Il lettore ci riferisce che lui e il fratello hanno ereditato a seguito di rinuncia del padre. Nel momento in cui quest’ultimo avrà rinunciato all’eredità del fratello e il lettore e suo fratello saranno subentrati al suo posto (in virtù del cosiddetto diritto di rappresentazione), sull’appartamento locato si costituirà un regime di comunione ereditaria. Ciò significa che le decisioni relative all’ordinaria amministrazione dell’immobile locato (ad esempio la decisione sul rinnovo o sulla cessazione della locazione) dovranno essere prese a maggioranza, mentre le decisioni di straordinaria amministrazione (ad esempio la vendita dell’intero immobile) dovranno avere il consenso di tutti i comproprietari (lo zio e il fratello del lettore, cioè, dovranno essere d’accordo con lui per poter vendere l’intero immobile).

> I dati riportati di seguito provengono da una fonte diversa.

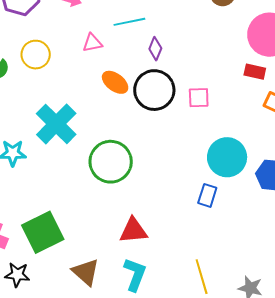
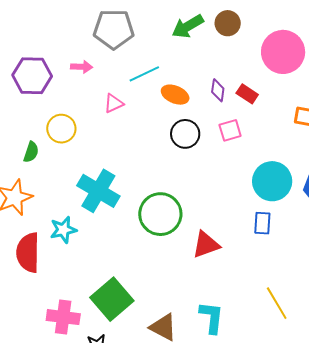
purple diamond: (155, 49) -> (218, 90), moved
red rectangle: (255, 72) -> (247, 94), moved, turned 35
orange ellipse: (115, 82) -> (175, 95), moved
black circle: (154, 90) -> (185, 134), size x0.7
red triangle: (133, 231) -> (206, 245), moved

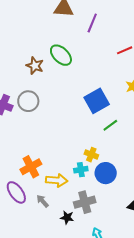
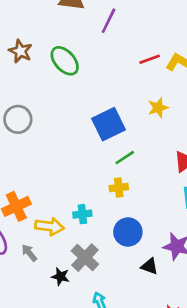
brown star: (35, 66) -> (20, 51), moved
yellow cross: (91, 155) -> (119, 188), moved, turned -32
blue circle: (106, 173) -> (128, 232), moved
gray cross: (85, 202) -> (85, 258), turned -35

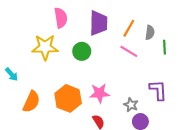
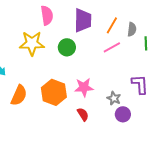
pink line: (129, 51) -> (112, 47), turned -60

Nel caso in questione, in cui pare che le posizioni dello zio (che deterrà il 50% della quota di proprietà dell’appartamento) siano in contrasto con le posizioni del lettore e di suo fratello (che insieme deterranno l’altro 50%), se non fosse possibile un accordo e, quindi, non fosse possibile raggiungere la maggioranza e quindi, a maggior ragione, non fosse possibile raggiungere il consenso di tutti, le soluzioni possibili finchè l’immobile resta in comproprietà non divisa, sono le seguenti:

  • per quanto concerne il rinnovo o la cessazione della locazione o la stipula di un nuovo contratto di locazione con altro conduttore (che abbia ad oggetto l’intero immobile), in mancanza di accordo fra i comproprietari e, quindi, nell’impossibilità che si formi una maggioranza per decidere (perché lo zio si oppone alla volontà degli altri comproprietari), il singolo comproprietario deve ricorrere al tribunale [1] perché sia il giudice a decidere in merito;
  • per quel che riguarda invece la vendita dell’intero immobile, finché l’immobile non verrà diviso fra i comproprietari e rimarrà in regime di comunione ereditaria, non sarà possibile venderlo per l’intero se non ci sarà il consenso di tutti.

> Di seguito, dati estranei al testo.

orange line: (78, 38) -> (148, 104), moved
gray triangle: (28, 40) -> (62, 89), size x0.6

È utile precisare che fino a quando l’immobile non verrà diviso, ogni comproprietario può liberamente affittare la sua quota (ad altro comproprietario o a terzi) ed è pure libero di vendere la propria quota sia agli altri comproprietari oppure anche a terzi estranei (ma in quest’ultimo caso si dovrà prima consentire agli altri comproprietari di esercitare il diritto di prelazione sulla quota messa in vendita; il diritto di prelazione consiste nella facoltà degli altri comproprietari di acquistare la quota messa in vendita alle condizioni già pattuite con il terzo estraneo alla comunione).

Per sbloccare la situazione è perciò possibile dividere l’immobile: la divisione, se c’è l’accordo di tutti, si effettua stipulando apposito atto dinanzi ad un notaio con il quale o l’immobile viene assegnato in proprietà esclusiva ad uno solo dei comproprietari (che provvede a liquidare in danaro le rispettive quote agli altri comproprietari) o si provvede (se è possibile dal punto di vista tecnico-edilizio) a dividerlo materialmente in parti più o meno corrispondenti alle quote di proprietà (salvi conguagli).

Se non ci fosse un accordo fra tutti i comproprietari, la divisione è comunque possibile. Infatti, anche uno solo dei comproprietari può sempre ricorrere al tribunale per procedere alla cosiddetta divisione giudiziale ed in questo caso sarà il giudice (attraverso una perizia d’ufficio) a provvedere a dividere l’appartamento, se possibile, in parti corrispondenti alle quote (salvi conguagli), oppure assegnandolo in proprietà esclusiva per intero ad uno solo dei comproprietari (preferibilmente a quello che ha la quota maggiore) che poi dovrà liquidare in danaro le quote agli altri comproprietari.

Articolo tratto da una consulenza dell’avv. Angelo Forte

note

[1] In base all’art. 1105 del cod. civ.